Copy out the entire listing below exactly, but without its pictures.
......
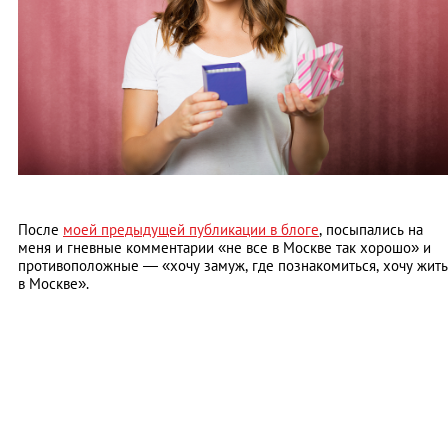
После
моей предыдущей публикации в блоге
, посыпались на
меня и гневные комментарии «не все в Москве так хорошо» и
противоположные — «хочу замуж, где познакомиться, хочу жить
в Москве».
......
Exercise answer:
После
моей предыдущей публикации в блоге
, посыпались на
меня и гневные комментарии «не все в Москве так хорошо» и
противоположные — «хочу замуж, где познакомиться, хочу жить
в Москве».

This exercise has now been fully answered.